Cognitive enhancer ST101 improves schizophrenia-like behaviors in neonatal ventral hippocampus-lesioned rats in association with improved CaMKII/PKC pathway

Atypical antipsychotics improve positive and negative symptoms but are not effective for treating cognitive impairments in patients with schizophrenia. We previously reported that cognitive impairments in neonatal ventral hippocampus (NVH)-lesioned rats show resistance to atypical antipsychotics risperidone and are associated with reduced calcium/calmodulin-dependent protein kinase II (CaMKII) and protein kinase C (PKC) signaling in memory-related regions. The cognitive enhancer ST101 (spiro[imi-dazo[1,2-a]pyridine-3,2-indan]-2(3H)-one) stimulates CaMKII activity in the hippocampus and medial prefrontal cortex (mPFC). We thus tested ST101 on cognitive impairments in NVH-lesioned rats.

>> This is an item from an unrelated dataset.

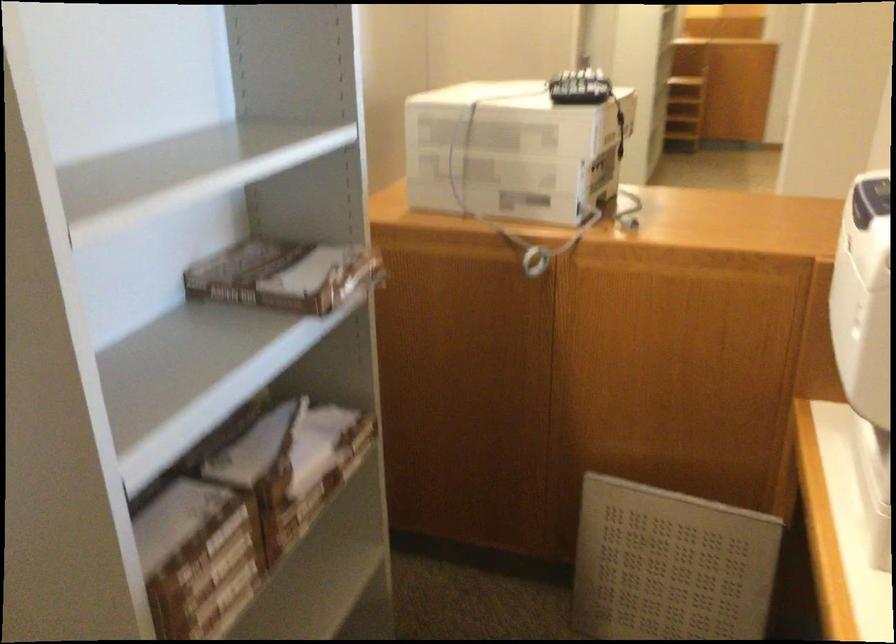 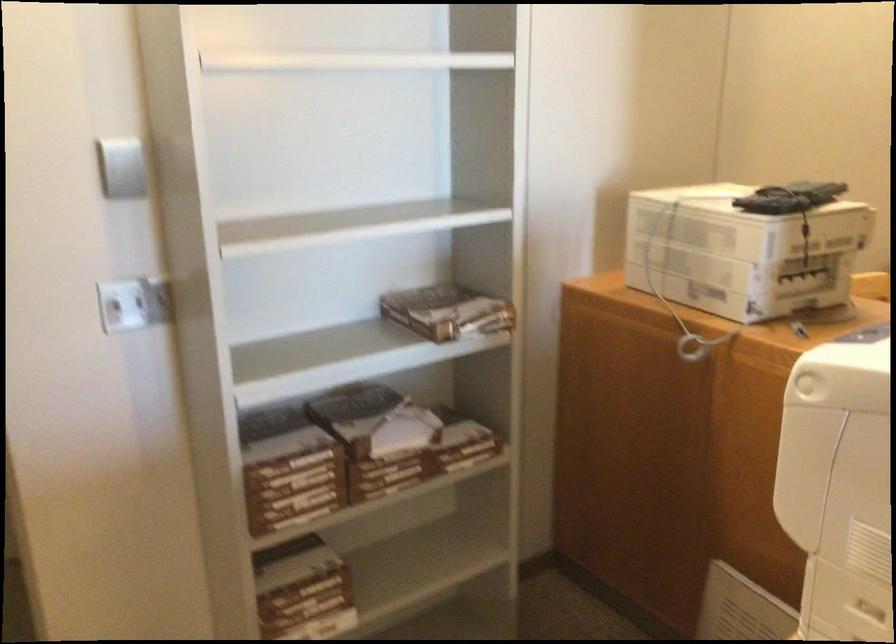 Question: How did the camera likely rotate?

Chronic ST101 administration (0.1 and/or 0.5 mg/kg, p.o.) significantly improved deficits in prepulse inhibition (PPI), social interaction, and cognitive function in NVH-lesioned rats. ST101 administration (0.5 mg/kg, p.o.) significantly restored the decreased CaMKII autophosphorylation (Thr-286) in the mPFC and hippocampal CA1 regions of NVH-lesioned rats when assessed by immunohistochemistry. Chronic ST101 administration (0.1 mg/kg, p.o.) improved the decline in phosphorylation levels of CaMKII (Thr-286), PKCα (Ser-657), α-amino-3-hydroxy-5-methyl-4-isoxazol- propionic acid (AMPA)-type glutamate receptor subunit 1 (GluA1: Ser-831), and N-methyl-D-aspartate (NMDA) receptor subunit 1 (GluN1: Ser-896) in the mPFC and hippocampal CA1 regions. Taken together, these results suggest that ST101 improves schizophrenia-like behaviors and cognitive impairment by enhancing CaMKII/PKCα signaling in the mPFC and hippocampus in NVH-lesioned rats.